Sunday, February 12, 2017

Hey, Coach! ch. 19


"So at five after one we were ready to begin. We had an eater, a biter, and a crier. I also thought my mother was slightly crazy for dreaming up the party in the first place. 'Doesn't Fudge have any normal friends?' I whispered." – Tales of a Fourth Grade Nothing








Little Brother's tactics weren't working very well with the disappeared basketball team.  Cookies sounded good and all but let's face it, cookies were on the way at home too, it would just be another hour, maybe a few minutes more, and each of the boys would get picked up and on their way home, where it was safe and quiet, where hamsters, video games and snacks awaited.  But then a pure vision came through the door of the 5th grade Spanish room.  It was an unlikely sight, but none of the disappeared basketball team would have mistaken the sight for anybody else in the world, not at that moment, because somewhere back in the mind it was the very sight they feared more than any other. "Hey, Coach!" Tyler smiled, his teeth blaring out white as a line of long icicles.  The other boys milled around the desks, set back a ways from the entrance, burying their noses in their class iPads.  Who knows, maybe she wouldn't notice.  Little Brother, on the other hand, took right to The Eighth Grade Girl something like a scout might his leader. He contemplated saluting but thought better of it. The Girl didn't look pleased.  She was bigger than everybody else in the room by a foot.  Today she was wearing a headband, her hair pulled back crisp and tight.  No frills, just high tops and strong basketball legs.  "Boys fifth grade basketball team," she yelled out, standing her ground right there at the entrance, scanning the room, a ball inside a locked right arm. "Let's go!" Will bounced up out of his seat as though his very own hamster had been set loose in his pants leg. Henry and Randall had stopped their teasing of Jess Sheindeinst's purple socks and snapped to, like good soldiers, and slinked up to the front of the room. Carl perked up, "well, we just thought that there wasn't practice today, because my mom said so. We don't have practice today, do we?  Only tuesdays and wednesdays.  "Every day," The Girls said, as she handed Carl the ball. "Hold that. The rest of you get your gear, and I'll meet you over in the Dome. Now." The boys didn't feel like this was the way things were usually done.  Nobody talked to them like this.  Not mom, not dad.  Maybe older brothers, maybe.  She meant business, this girl.

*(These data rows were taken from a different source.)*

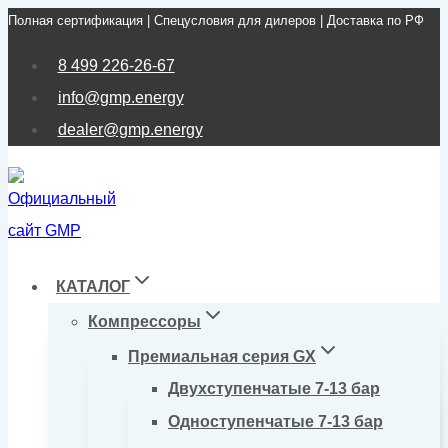
Полная сертификация | Спецусловия для дилеров | Доставка по РФ
Перейти
к
8 499 226-26-67
содержимому
info@gmp.energy
dealer@gmp.energy
КАТАЛОГ
Компрессоры
Премиальная серия GX
Двухступенчатые 7-13 бар
Одноступенчатые 7-13 бар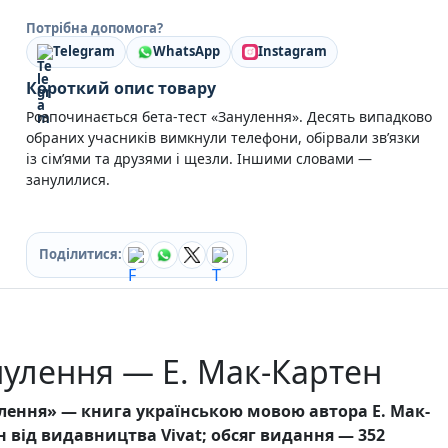
Кулінарія
Потрібна допомога?
Ігри для дорослих
Telegram
WhatsApp
Instagram
Зарубіжні письменники
Різдвяні / Зимові
Короткий опис товару
Книги для дітей
Розпочинається бета-тест «Занулення». Десять випадково
Картонні книги для найменших
обраних учасників вимкнули телефони, обірвали зв’язки
Віммельбухи
із сім’ями та друзями і щезли. Іншими словами —
Казки Вірші Оповідання
занулилися.
Книги з наліпками
Вчимося читати
Прописи для дітей
Поділитися:
Багаторазові прописи / Книги на липучках
Книги для першого читання
Самостійне читання (6+)
Книги для читання 10+
Розмальовки та Аплікації
улення — Е. Мак-Картен
Енциклопедії
Навчальні книги
Розвивальні та пізнавальні книги
лення» — книга українською мовою автора Е. Мак-
Книги про Україну
н від видавництва Vivat; обсяг видання — 352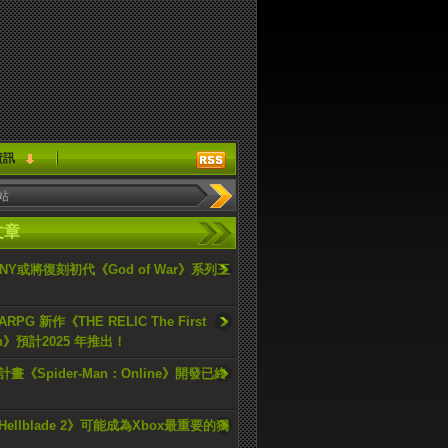
資訊
文章
ONY或將復刻初代《God of War》系列三
PG 新作《THE RELIC The First
an》預計2025 年推出！
畫《Spider-Man：Online》開發已終
ellblade 2》可能成為Xbox最重要的獨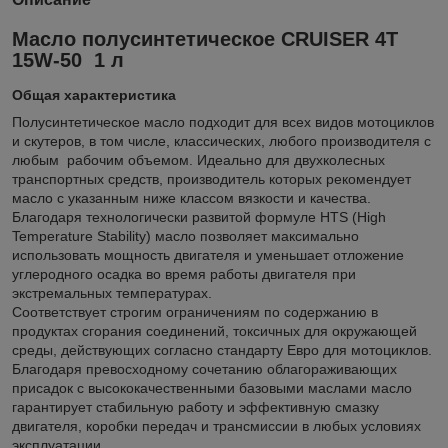
Масло полусинтетическое CRUISER 4T
15W-50 1 л
Общая характеристика
Полусинтетическое масло подходит для всех видов мотоциклов
и скутеров, в том числе, классических, любого производителя с
любым рабочим объемом. Идеально для двухколесных
транспортных средств, производитель которых рекомендует
масло с указанным ниже классом вязкости и качества.
Благодаря технологически развитой формуле HTS (High
Temperature Stability) масло позволяет максимально
использовать мощность двигателя и уменьшает отложение
углеродного осадка во время работы двигателя при
экстремальных температурах.
Соответствует строгим ограничениям по содержанию в
продуктах сгорания соединений, токсичных для окружающей
среды, действующих согласно стандарту Евро для мотоциклов.
Благодаря превосходному сочетанию облагораживающих
присадок с высококачественными базовыми маслами масло
гарантирует стабильную работу и эффективную смазку
двигателя, коробки передач и трансмиссии в любых условиях
эксплуатации.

The boys were set up in four corners around the lane. They looked every which way around the gym but the right way. Matt asked if he was point guard; Trent wanted to be center, although he was by far the shortest boy on the team.  Henry and Randall started to drift away from their corners of the floor near the gym wall, Henry throwing a ball at the heels of Randall.  Before they could get another throw at one another, there she was, the coach, standing behind them, shaking her head in silence. "Nope. Not a chance." She handed both of them two basketballs.  Dribble both of these for the rest of the practice." "
"We can't even dribble one!" Randall contested.
"You will be able to by the end of practice," she contested back. "You will be." The rest of the boys tightened back to their corners, passed to the next player, then followed their shot to the next slot.  For this, Scotty would soon be considered team hero, or he might be team enemy number one.